-- Supplied material follows --

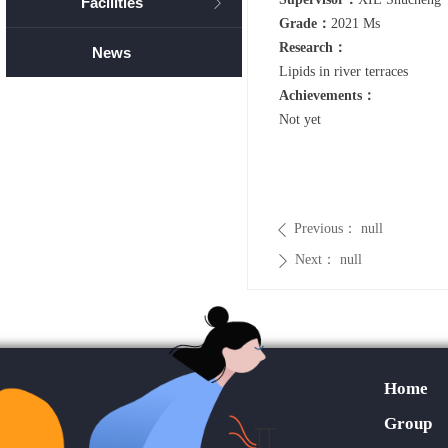
Facilities
ꁕ
Grade：
2021 Ms
Research：
News
Lipids in river terraces
Achievements：
Not yet
Previous：
null
ꄴ
Next：
null
ꄲ
Home
Group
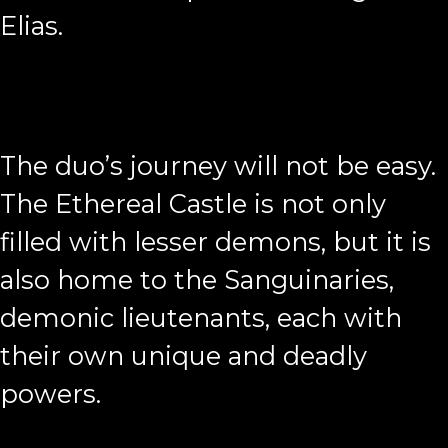
Elias.
The duo’s journey will not be easy.
The Ethereal Castle is not only
filled with lesser demons, but it is
also home to the Sanguinaries,
demonic lieutenants, each with
their own unique and deadly
powers.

-- Supplied material concluded --

▶ _Exercise directions_
Write out each entry word for word, images excluded.

▶ _Task output_
Facilities
ꁕ
Grade：
2021 Ms
Research：
News
Lipids in river terraces
Achievements：
Not yet
Previous：
null
ꄴ
Next：
null
ꄲ
Home
Group
Elias.
The duo’s journey will not be easy.
The Ethereal Castle is not only
filled with lesser demons, but it is
also home to the Sanguinaries,
demonic lieutenants, each with
their own unique and deadly
powers.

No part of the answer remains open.